PROMPT: All lines with the word "Irish" must be pulled from the entries below.

DATA RECORDS:
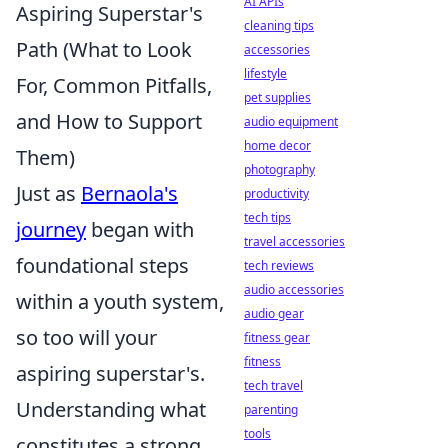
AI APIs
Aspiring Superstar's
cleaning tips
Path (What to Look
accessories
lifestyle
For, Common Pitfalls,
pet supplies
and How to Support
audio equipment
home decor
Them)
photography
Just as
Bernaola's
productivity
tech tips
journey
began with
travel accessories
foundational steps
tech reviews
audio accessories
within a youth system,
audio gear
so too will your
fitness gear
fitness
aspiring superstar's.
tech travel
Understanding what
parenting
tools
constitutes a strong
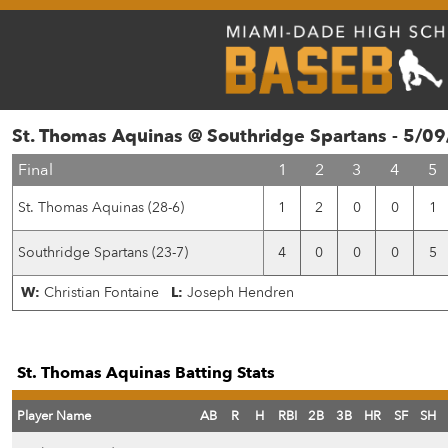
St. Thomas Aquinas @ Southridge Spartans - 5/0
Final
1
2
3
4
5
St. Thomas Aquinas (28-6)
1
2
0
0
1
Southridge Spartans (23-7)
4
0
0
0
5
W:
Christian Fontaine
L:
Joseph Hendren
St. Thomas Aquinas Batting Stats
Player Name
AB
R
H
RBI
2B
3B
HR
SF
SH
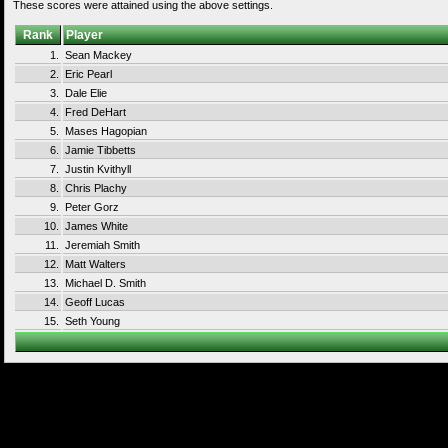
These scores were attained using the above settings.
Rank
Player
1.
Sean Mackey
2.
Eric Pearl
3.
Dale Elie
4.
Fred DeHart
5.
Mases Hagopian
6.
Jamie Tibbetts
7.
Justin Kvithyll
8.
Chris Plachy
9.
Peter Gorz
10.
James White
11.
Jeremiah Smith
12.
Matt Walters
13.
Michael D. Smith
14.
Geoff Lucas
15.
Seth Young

...

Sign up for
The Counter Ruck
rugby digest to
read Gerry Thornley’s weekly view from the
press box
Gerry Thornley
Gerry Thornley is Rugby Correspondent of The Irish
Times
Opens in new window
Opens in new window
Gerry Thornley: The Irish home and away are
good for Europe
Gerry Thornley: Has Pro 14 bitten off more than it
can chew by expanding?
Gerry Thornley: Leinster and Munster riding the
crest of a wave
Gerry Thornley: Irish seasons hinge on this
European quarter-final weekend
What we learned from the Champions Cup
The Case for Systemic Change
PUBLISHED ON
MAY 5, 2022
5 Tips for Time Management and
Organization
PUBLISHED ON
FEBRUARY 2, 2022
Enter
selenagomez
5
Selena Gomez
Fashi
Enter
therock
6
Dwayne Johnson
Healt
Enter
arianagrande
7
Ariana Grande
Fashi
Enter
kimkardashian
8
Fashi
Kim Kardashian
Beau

EXERCISE RESULT:
Gerry Thornley is Rugby Correspondent of The Irish
Gerry Thornley: The Irish home and away are
Gerry Thornley: Irish seasons hinge on this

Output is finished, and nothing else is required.